ÇAĞSAV (Çağdaş Sanatlar Vakfı) tarafından düzenlenen Ankara Sanat Fuarı-Ankart 2003, Ankaralı sanat severlere 37 galeriden 143 sanatçının eserini sunuyor.
Çankaya Belediyesi Çağdaş Sanatlar Merkezi'nin bütün galerilerinde sergilenecek eserler, her gün 11.00-20.00 saatleri arasında görülebilir.
Bu yıl onur ödülü Turan Erol'a verildi. Kurumsal onur ödülünü de Türkiye İş Bankası aldı.
Turan Erol'a ödülün veriliş gerekçesinden birkaç cümleyi okumanızı istedim, hak edilmiş ödüllerin gerekçelerinden birine örnek diye:
‘‘Resim sanatının korunması, yaygınlaşması ve zenginleşmesi yönündeki çabaları, bir eğitmen olarak ortaöğretimden üniversiteye kadar değişik kurumlarda verdiği özverili hizmetler, yetiştirdiği başarılı öğrenciler...’’
Gerekçe devam ediyor. Resmi seven herkes adına Turan Erol'u kutluyorum.
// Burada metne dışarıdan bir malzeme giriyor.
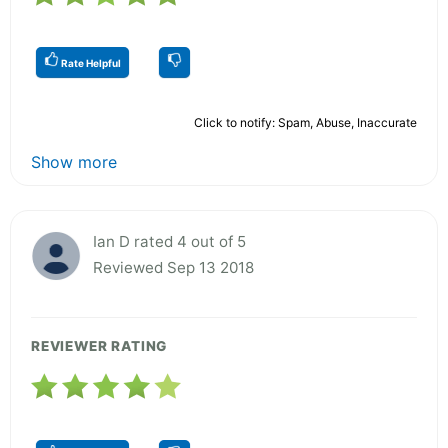
Rate Helpful
Click to notify: Spam, Abuse, Inaccurate
Show more
Ian D rated 4 out of 5
Reviewed Sep 13 2018
REVIEWER RATING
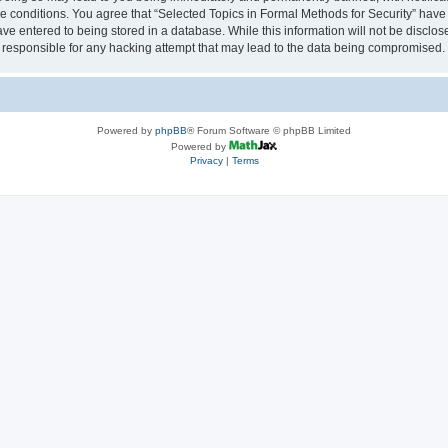
se conditions. You agree that “Selected Topics in Formal Methods for Security” have 
ve entered to being stored in a database. While this information will not be disclose
 responsible for any hacking attempt that may lead to the data being compromised.
Powered by
phpBB
® Forum Software © phpBB Limited
Powered by
Privacy
|
Terms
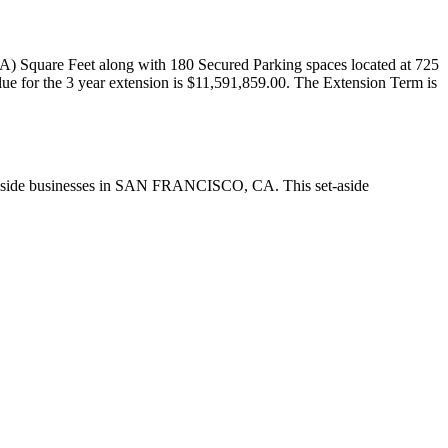
) Square Feet along with 180 Secured Parking spaces located at 725
 for the 3 year extension is $11,591,859.00. The Extension Term is
Aside businesses in SAN FRANCISCO, CA. This set-aside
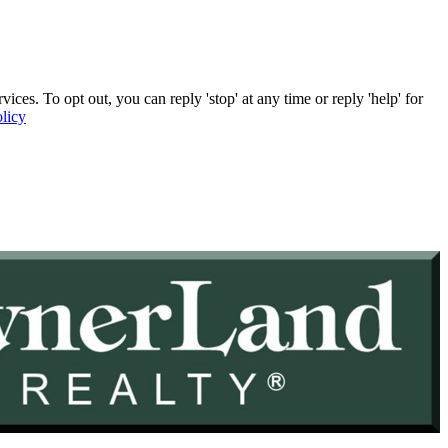
. To opt out, you can reply 'stop' at any time or reply 'help' for
licy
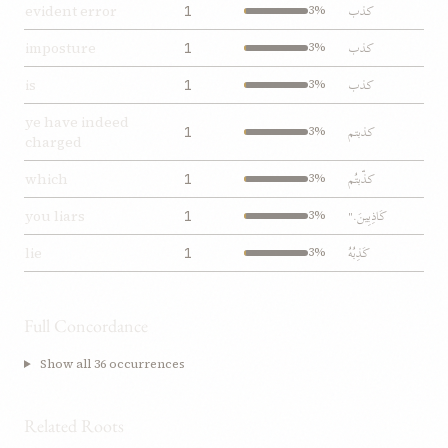
کذب
evident error
1
3%
کذب
imposture
1
3%
کذب
is
1
3%
ye have indeed
کذبتم
1
3%
charged
کذّبتُم
which
1
3%
کَاذِبِينَ."
you liars
1
3%
کَذِبُهُ
lie
1
3%
Full Concordance
Show all 36 occurrences
Related Roots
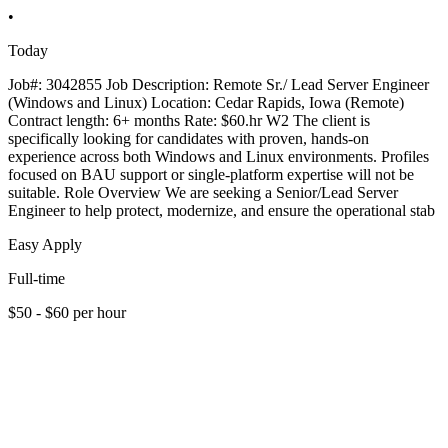
•
Today
Job#: 3042855 Job Description: Remote Sr./ Lead Server Engineer
(Windows and Linux) Location: Cedar Rapids, Iowa (Remote)
Contract length: 6+ months Rate: $60.hr W2 The client is
specifically looking for candidates with proven, hands-on
experience across both Windows and Linux environments. Profiles
focused on BAU support or single-platform expertise will not be
suitable. Role Overview We are seeking a Senior/Lead Server
Engineer to help protect, modernize, and ensure the operational stab
Easy Apply
Full-time
$50 - $60 per hour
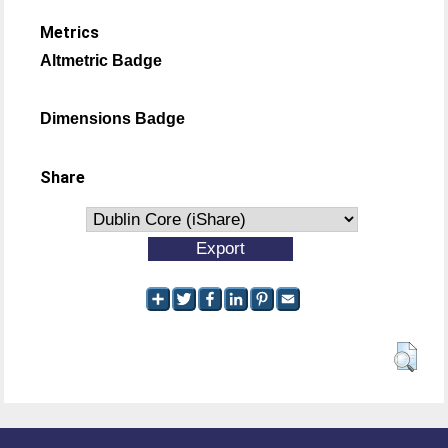
Metrics
Altmetric Badge
Dimensions Badge
Share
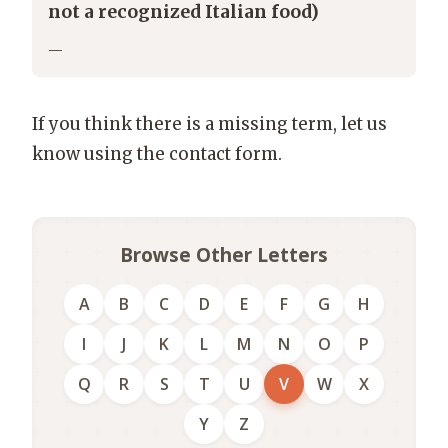
not a recognized Italian food)
—
If you think there is a missing term, let us
know using the contact form.
Browse Other Letters
A
B
C
D
E
F
G
H
I
J
K
L
M
N
O
P
Q
R
S
T
U
V
W
X
Y
Z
Kurumsal alandaki onur ödülünü alan Türkiye İş Bankası'nın da ödül gerekçesi şöyle:
‘‘1940 yılında, II. Devlet Resim ve Heykel sergisinden itibaren Türk sanatçılarının yapıtlarını özenli bir seçimle satın alarak Cumhuriyet dönemi Türk resminin en gözde koleksiyonunu oluşturması, bu koleksiyona Meşrutiyet dönemi ressamlarının önemli yapıtlarını da katması...’’
Türkiye İş Bankası, sanata verdiği destekle, açtığı sergilerle de bu ödülü hak eden kurumlardan biri.
* * *
ANKART 2003'te söyleşi ve panelleri de izleyebilirsiniz. Resim, görsel sanatlar üzerine bilginizi derinleştirebilirsiniz.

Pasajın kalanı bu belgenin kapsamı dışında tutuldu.